Only about 88 miles, or less than 5 percent, of the U.S.-Mexico border is fenced off, figures show; there's another 80 miles of vehicle barriers designed to stop smugglers from driving their cargo into the U.S. from Mexico.
If there's a gold standard for border fencing, it's the one outside San Diego. Once the premier smuggling corridor in the nation, the San Diego Sector got nine miles of double fencing, new high-tech surveillance and more boots on the ground after Operation Gatekeeper was unveiled in 1994. Critics called it a sham at the time, but today no one disputes that it has had a major impact on smuggling.
In 1995, the Border Patrol caught 524,231 illegal immigrants trying to cross its San Diego Sector, representing more than 40 percent of the total apprehensions that year. A decade later, the sector caught 126,913, figures show.

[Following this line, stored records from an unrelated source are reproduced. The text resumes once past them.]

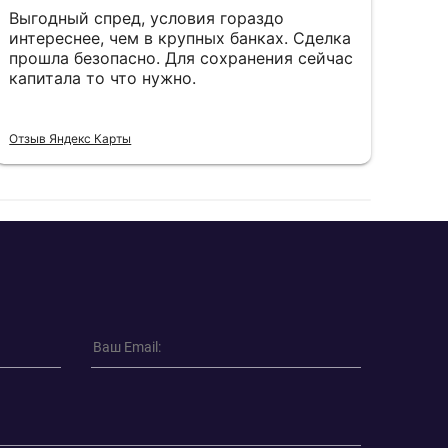
Выгодный спред, условия гораздо
пок
интереснее, чем в крупных банках. Сделка
фев
прошла безопасно. Для сохранения сейчас
пал
капитала то что нужно.
пон
Отзыв Яндекс Карты
Отзы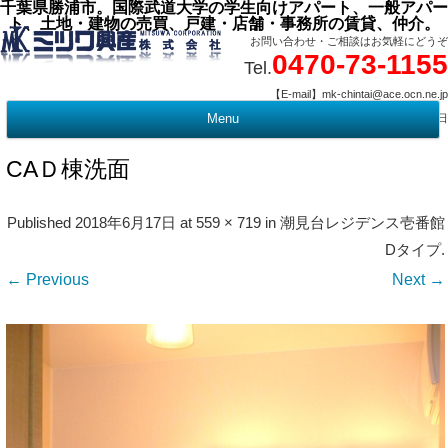
千葉県勝浦市。国際武道大学の学生向けアパート、一般アパー
ト、土地・建物の売買、戸建・店舗・事務所の賃貸、仲介。
お問い合わせ・ご相談はお気軽にどうぞ
0470-73-1155
Tel.
【E-mail】mk-chintai@ace.ocn.ne.jp
【営業時間】09:00 ～ 17:15 【定 休 日】水曜・祭日
Menu
t
c
CAＤ棟洗面
Published
2018年6月17日
at
559 × 719
in
潮見台レジデンス壱番館
Dタイプ
.
← Previous
Next →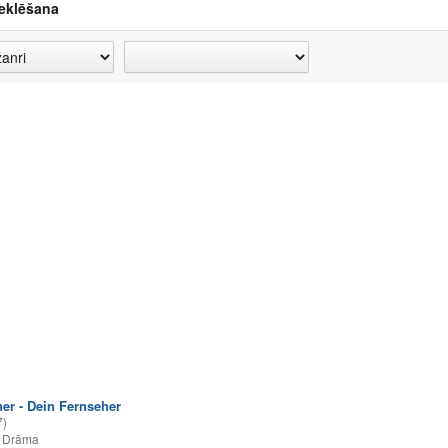
eklēšana
ner - Dein Fernseher
7)
,
Drāma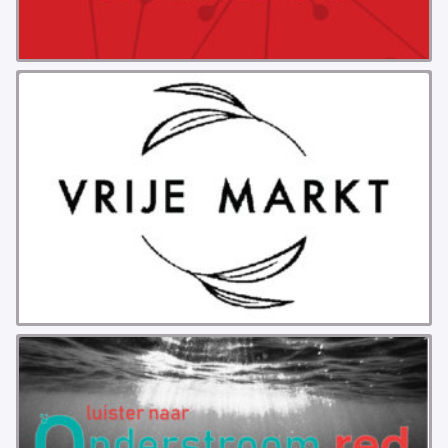
PROBLEMY Z AGENCJA… PRACY TYMCZASOWEJ
OTTO
KUNST-ANARCHISTISCHE DAG BAJEENKOMST
VERKIEZINGEN
BASTION BASTARDS
DE CRISIS VOORBIJ
CODE ZWART
FREE JOCK PALFREEMAN
BUITEN DE ORDE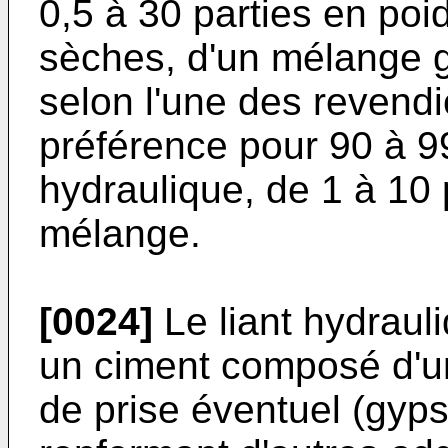
0,5 à 30 parties en poi
sèches, d'un mélange g
selon l'une des revendi
préférence pour 90 à 99
hydraulique, de 1 à 10 
mélange.
[0024]
Le liant hydrau
un ciment composé d'un 
de prise éventuel (gyps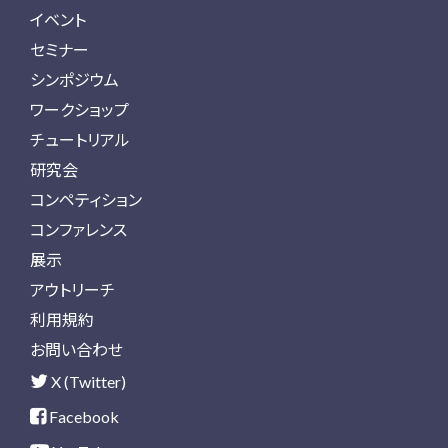
イベント
セミナー
シンポジウム
ワークショップ
チュートリアル
研究会
コンペティション
コンファレンス
展示
アウトリーチ
利用規約
お問い合わせ
X (Twitter)
Facebook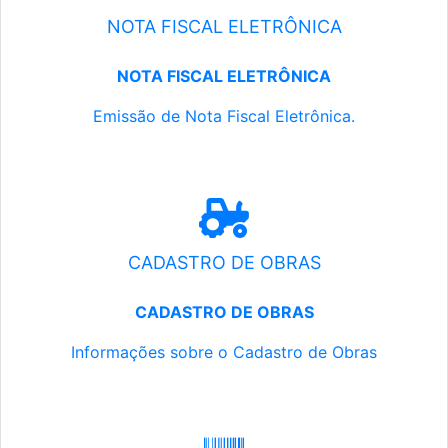
NOTA FISCAL ELETRÔNICA
NOTA FISCAL ELETRÔNICA
Emissão de Nota Fiscal Eletrônica.
CADASTRO DE OBRAS
CADASTRO DE OBRAS
Informações sobre o Cadastro de Obras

For fence proponents, Operation Gatekeeper is proof that fences work. For critics, it's proof they don't.
After the successful crackdown in Southern California, apprehensions soared to the east, in the Arizona desert, where illegal immigrants found they were less likely to be captured even if natural dangers, from heat stroke or snake venom, multiplied. Nationwide, apprehensions have remained relatively steady over the past decade even as the Border Patrol budget has more than tripled.
In 1995, 1.27 million illegal immigrants were apprehended along the southwestern border. Ten years later, in fiscal 2005, 1.17 million were caught.
The Border Patrol doesn't compile figures on the ones who make it through, but the Pew Hispanic Center in Washington estimates that the net population of undocumented people has been growing by about half a million people a year since 1990. About 12 million are here now.
The steady flow
Every year thousands more cross the southwestern border, through fields and farms, across city parks and Indian reservations, over golf courses, irrigation canals, wildlife preserves and coastal beaches.
Some of them cross into the United States from the tiny Mexican village of Madero del Rio, just south of Ciudad Acuna, Mexico, and Del Rio, where Mexican farmer Samuel Gomez raises watermelons and cattle. Unlike his U.S. counterparts or his country's government, Gomez, 76, would like nothing more than to see a fence erected across the Rio Grande. He ticked off a litany of problems associated with the rampant smuggling industry -- destroyed produce, dead bodies in the river, abandoned cars in the fields, strangers everywhere.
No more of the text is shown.